What to produce:
Taking each line of the records in turn, count those containing "Hours" and report only the number.

Data records:

[Start of section]

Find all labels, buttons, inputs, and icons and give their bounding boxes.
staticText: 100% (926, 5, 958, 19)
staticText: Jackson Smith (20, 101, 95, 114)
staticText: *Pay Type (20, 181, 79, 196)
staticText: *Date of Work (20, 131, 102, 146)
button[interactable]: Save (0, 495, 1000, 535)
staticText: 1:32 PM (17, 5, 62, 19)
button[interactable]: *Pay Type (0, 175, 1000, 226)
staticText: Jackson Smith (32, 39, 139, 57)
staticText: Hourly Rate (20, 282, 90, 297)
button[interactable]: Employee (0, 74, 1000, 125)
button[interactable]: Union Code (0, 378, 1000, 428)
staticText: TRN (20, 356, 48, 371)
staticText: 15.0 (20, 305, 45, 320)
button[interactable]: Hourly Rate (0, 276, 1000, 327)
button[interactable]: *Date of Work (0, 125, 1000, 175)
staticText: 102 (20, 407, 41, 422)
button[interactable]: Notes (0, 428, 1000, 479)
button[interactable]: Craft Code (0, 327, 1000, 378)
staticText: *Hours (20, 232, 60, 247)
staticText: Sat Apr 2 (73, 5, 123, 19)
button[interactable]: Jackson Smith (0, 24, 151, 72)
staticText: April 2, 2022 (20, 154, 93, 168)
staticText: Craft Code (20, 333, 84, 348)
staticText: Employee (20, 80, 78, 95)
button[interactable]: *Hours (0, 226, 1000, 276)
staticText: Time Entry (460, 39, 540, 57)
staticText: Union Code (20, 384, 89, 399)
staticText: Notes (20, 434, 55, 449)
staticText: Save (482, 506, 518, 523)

[End of section]
[Start of section]

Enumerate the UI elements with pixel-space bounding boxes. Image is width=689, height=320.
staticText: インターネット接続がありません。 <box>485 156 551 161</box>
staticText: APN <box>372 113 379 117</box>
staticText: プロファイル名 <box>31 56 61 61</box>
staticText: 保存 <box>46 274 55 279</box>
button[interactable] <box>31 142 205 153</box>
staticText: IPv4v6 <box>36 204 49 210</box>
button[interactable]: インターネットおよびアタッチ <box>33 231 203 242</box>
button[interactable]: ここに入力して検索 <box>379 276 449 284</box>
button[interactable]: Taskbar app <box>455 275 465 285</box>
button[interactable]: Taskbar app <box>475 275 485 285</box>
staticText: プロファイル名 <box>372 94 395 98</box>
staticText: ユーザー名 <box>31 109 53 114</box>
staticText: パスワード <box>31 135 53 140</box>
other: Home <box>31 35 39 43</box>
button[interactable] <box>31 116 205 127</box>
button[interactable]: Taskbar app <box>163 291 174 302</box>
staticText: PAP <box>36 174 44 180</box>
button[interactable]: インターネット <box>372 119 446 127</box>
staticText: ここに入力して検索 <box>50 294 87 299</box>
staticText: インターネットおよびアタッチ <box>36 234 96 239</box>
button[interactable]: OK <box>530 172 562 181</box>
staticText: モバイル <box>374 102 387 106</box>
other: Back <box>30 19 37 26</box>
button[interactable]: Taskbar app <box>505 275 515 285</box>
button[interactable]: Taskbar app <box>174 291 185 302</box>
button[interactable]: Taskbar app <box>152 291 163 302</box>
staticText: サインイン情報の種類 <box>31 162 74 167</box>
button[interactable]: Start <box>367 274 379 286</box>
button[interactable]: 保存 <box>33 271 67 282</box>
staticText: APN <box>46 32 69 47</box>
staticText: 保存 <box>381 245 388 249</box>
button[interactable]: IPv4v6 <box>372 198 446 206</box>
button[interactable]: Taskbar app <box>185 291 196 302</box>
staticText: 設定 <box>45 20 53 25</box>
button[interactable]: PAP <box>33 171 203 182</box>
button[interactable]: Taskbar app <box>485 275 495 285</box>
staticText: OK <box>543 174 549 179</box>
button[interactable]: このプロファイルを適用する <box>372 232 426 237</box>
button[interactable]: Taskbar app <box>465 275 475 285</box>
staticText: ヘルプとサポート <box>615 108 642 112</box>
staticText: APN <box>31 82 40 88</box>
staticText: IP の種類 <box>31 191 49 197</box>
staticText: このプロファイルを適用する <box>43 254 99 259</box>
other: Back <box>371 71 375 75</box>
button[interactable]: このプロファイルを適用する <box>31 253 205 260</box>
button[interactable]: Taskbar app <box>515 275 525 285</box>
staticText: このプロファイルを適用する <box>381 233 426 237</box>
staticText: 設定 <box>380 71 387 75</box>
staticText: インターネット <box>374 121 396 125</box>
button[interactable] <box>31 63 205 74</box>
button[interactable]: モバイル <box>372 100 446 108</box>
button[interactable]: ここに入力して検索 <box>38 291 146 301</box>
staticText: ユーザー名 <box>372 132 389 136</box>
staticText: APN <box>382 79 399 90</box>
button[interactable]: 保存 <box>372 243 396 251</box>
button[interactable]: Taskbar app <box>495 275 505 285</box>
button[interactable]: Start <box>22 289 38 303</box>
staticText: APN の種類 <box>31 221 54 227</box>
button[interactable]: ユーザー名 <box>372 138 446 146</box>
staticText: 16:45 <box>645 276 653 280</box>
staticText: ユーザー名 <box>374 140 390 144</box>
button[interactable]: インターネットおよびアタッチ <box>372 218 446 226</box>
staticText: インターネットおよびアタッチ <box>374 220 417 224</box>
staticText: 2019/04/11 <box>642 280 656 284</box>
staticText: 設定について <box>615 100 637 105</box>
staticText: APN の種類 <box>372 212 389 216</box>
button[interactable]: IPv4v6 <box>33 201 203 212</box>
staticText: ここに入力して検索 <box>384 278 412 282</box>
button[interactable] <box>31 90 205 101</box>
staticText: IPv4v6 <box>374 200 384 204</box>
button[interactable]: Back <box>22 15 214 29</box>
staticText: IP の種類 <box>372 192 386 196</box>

[End of section]

Answer section:
2